Je m’appelle Natacha Volther. J’affectionne tout particulièrement le vocable de salope qui, je dois le dire, me semble plus évocateur que chérie qui n’offre qu’un champ de consonances plutôt suranné et protecteur. Or je me revendique de l’engeance des salopes. Non que je le crie haut et fort sur les toits, mais simplement je m’évertue à vivre en tant que telle. Alors surtout n’allez pas hâtivement tirer des plans sur la comète, on ne me voit pas aux paliers des bordels, pas plus arpentant les trottoirs de la ville. Je ne suis pas une pute, je suis une salope.
Comment en suis-je arrivée là ? Cela reste une question de choix, de destinée peut-être, de philosophie sans doute ?

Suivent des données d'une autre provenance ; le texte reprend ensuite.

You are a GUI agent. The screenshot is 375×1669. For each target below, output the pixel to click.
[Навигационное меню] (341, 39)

Mais vous comment êtes-vous arrivé là où vous êtes maintenant ?
Bref, je ne suis pas ce qu’on pourrait nommer nymphomane, je ne fais que peu l’amour.
J’ai rencontré Tom dans le salon cossu qui sert de salle d’attente chez Miléna. Miléna est chirurgien dentiste, et précisément ce matin, comme chaque semaine, je me rends dans ses murs pour mon examen buccal. J’ai passé avec Miléna une sorte de contrat annuel, car il m’est nécessaire d’avoir un suivi très sérieux. Miléna et moi, quoique très différentes, sommes devenues amies. Parfois nous nous retrouvons dans un restaurant de la ville, et ce soir là je fais relâche, pas d’excentricité, non Miléna ne souffrirait pas que je pratiquasse en ces soirées si délicieuses. Nous parlons d’elle, de sa vie, de son goût pour le Kendo, de ses voyages.

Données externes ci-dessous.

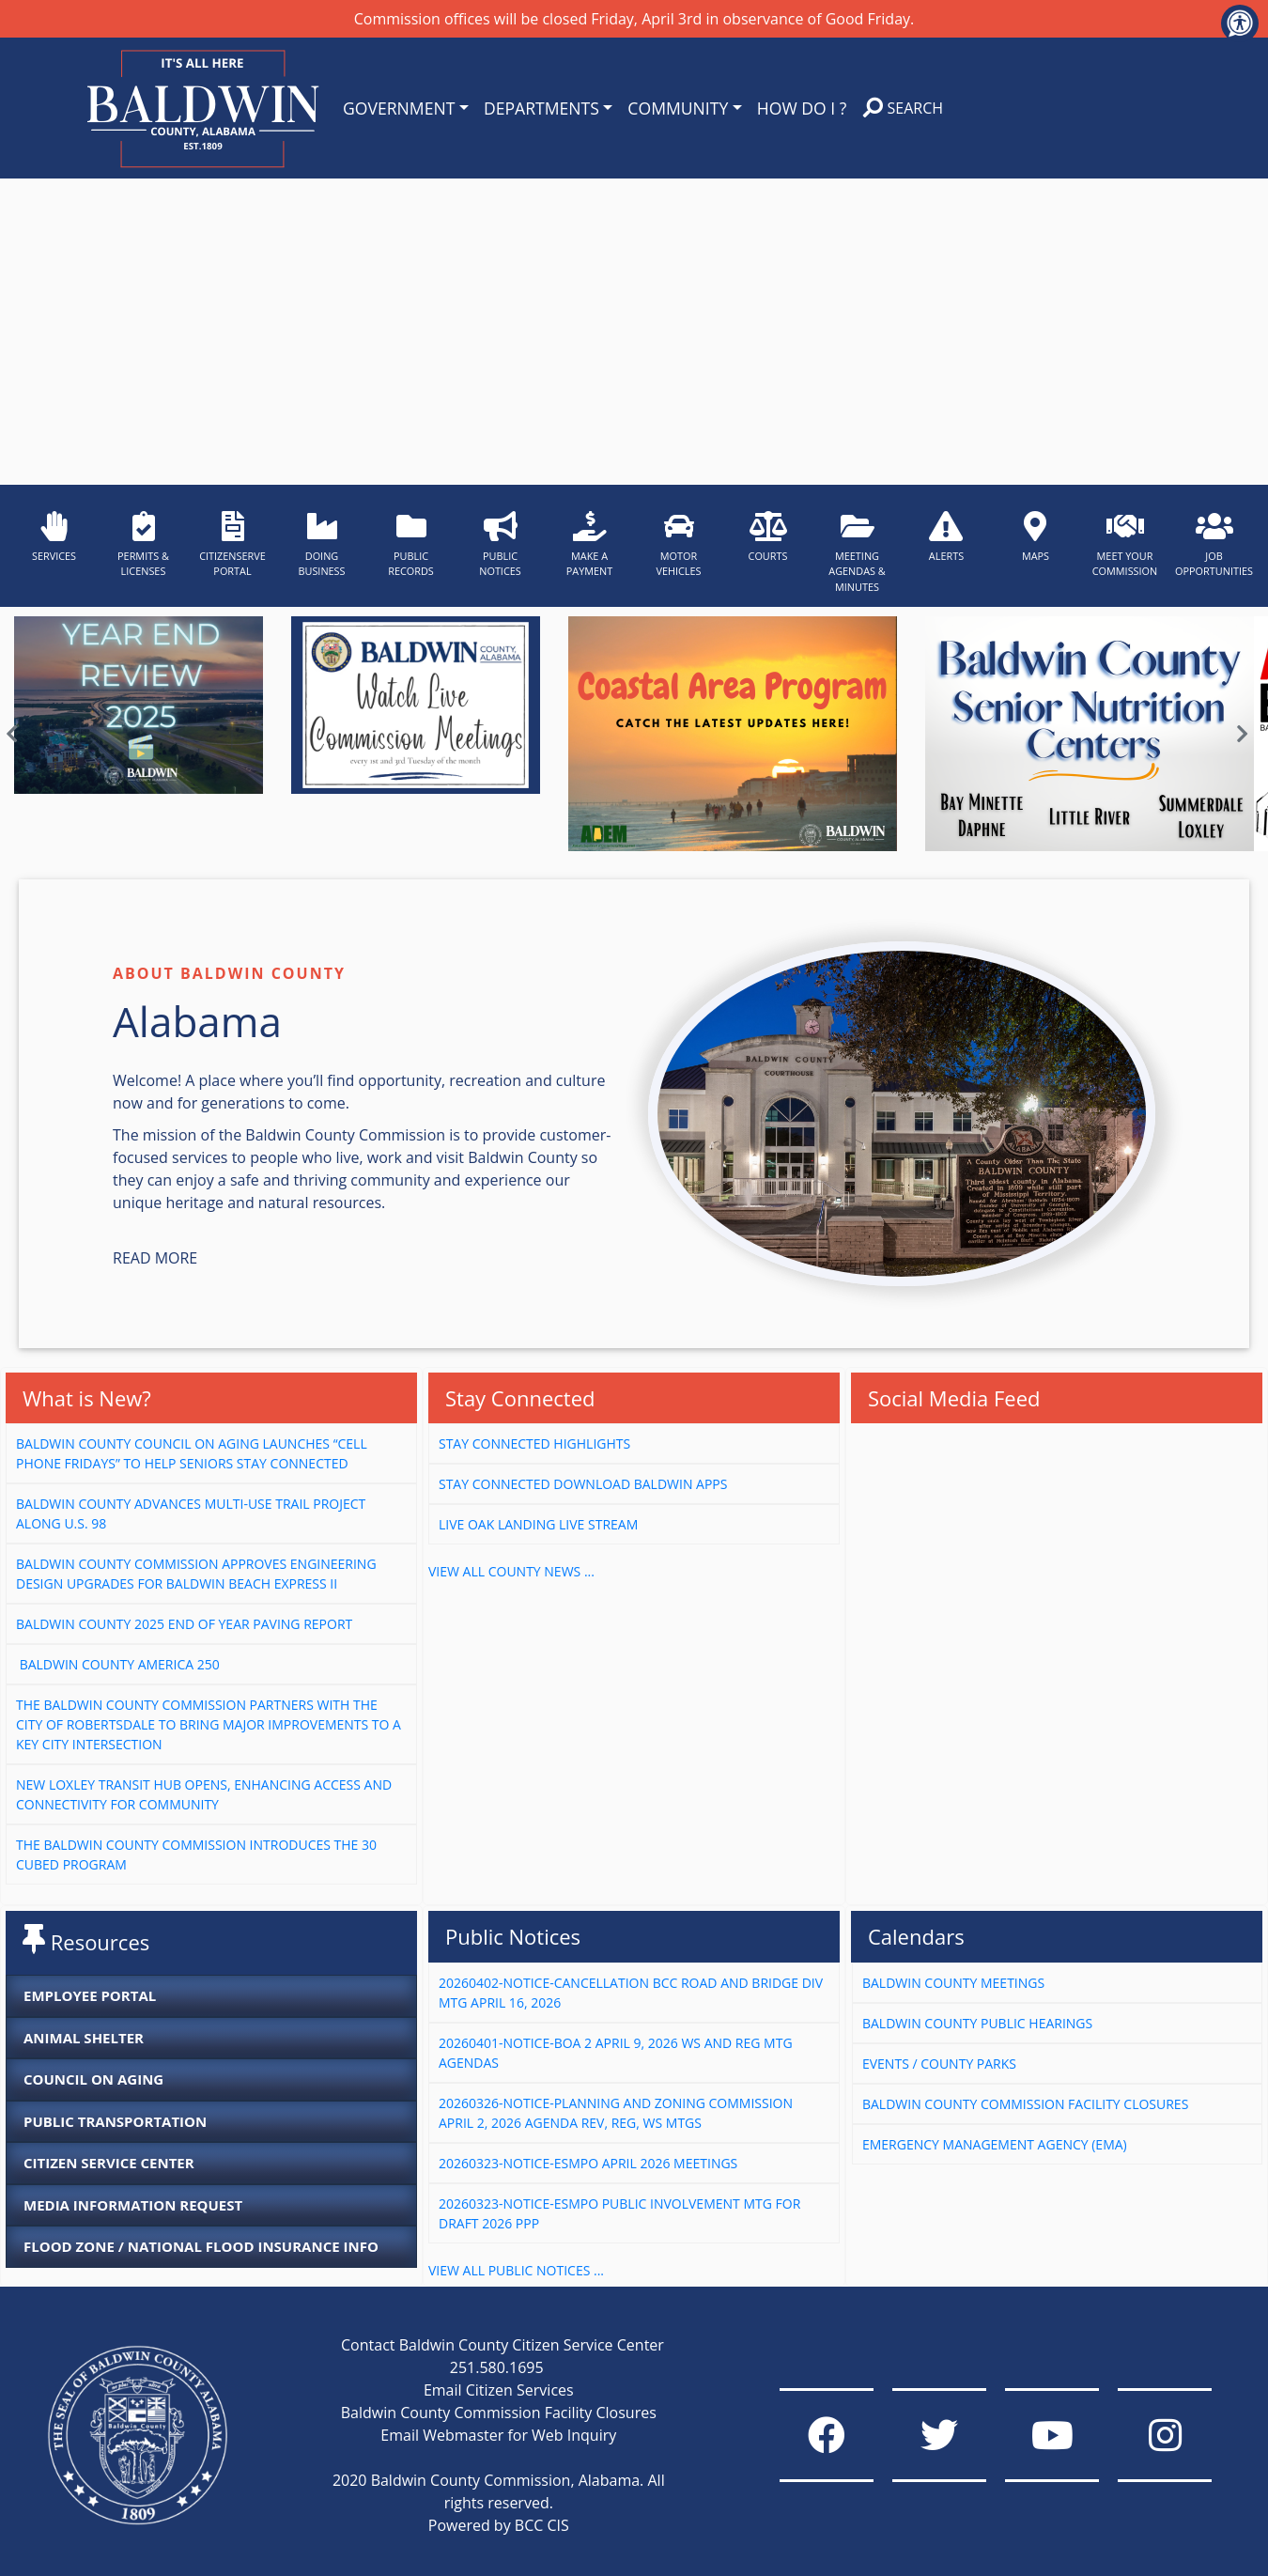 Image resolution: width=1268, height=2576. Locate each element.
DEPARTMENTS (541, 108)
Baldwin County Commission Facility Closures (1025, 2104)
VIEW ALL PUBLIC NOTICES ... (516, 2270)
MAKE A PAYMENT (589, 544)
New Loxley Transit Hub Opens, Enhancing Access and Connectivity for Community (204, 1794)
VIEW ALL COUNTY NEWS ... (511, 1571)
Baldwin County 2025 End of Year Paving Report (184, 1624)
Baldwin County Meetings (953, 1983)
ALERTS (946, 537)
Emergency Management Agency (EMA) (994, 2144)
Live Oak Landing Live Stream (538, 1524)
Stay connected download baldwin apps (583, 1484)
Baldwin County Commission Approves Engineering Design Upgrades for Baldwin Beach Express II (196, 1573)
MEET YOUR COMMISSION (1125, 544)
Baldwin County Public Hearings (977, 2023)
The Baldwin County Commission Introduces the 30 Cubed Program (196, 1854)
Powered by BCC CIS (498, 2525)
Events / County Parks (939, 2063)
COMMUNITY (677, 108)
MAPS (1035, 537)
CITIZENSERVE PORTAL (232, 544)
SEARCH (903, 108)
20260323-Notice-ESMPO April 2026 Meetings (588, 2163)
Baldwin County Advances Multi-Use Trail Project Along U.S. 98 (190, 1513)
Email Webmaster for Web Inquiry (498, 2435)
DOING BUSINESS (321, 544)
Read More (155, 1258)
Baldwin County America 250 (119, 1664)
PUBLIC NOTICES (500, 544)
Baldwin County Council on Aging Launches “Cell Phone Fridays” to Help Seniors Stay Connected (191, 1453)
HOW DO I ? (802, 108)
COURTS (768, 537)
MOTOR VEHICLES (678, 544)
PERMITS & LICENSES (143, 544)
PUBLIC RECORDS (411, 544)
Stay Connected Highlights (534, 1443)
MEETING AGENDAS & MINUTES (857, 552)
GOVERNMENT (399, 108)
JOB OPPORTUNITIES (1214, 544)
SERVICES (54, 537)
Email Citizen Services (499, 2390)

Outre mon contrôle de semaine, je porte aussi un appareil de contention la nuit, afin de prévenir un éventuel glissement de mâchoire, ce qui serait fâcheux convenons-en.
Je ne suis pas non plus une goulue du sexe, non je pratique avec parcimonie, avec légèreté, tout va vite, tout geste est enlevé et rapide. Voilà je crois, la recette pour durer.
A la périphérie de ce petit manège pornographique, j’ai connu un amour, une liaison dirais-je après coup, car l’amour lui, dure et perdure. Tout cela finalement ne fut que feu de paille, car bien entendu, la belle Léa est arrivée troubler tout ça, et les tourtereaux se sont fait la belle. Je croise de temps à autre John Alex qui fait bien ce qu’il peut pour vivre depuis le départ de Léa, quelle triste mine il a.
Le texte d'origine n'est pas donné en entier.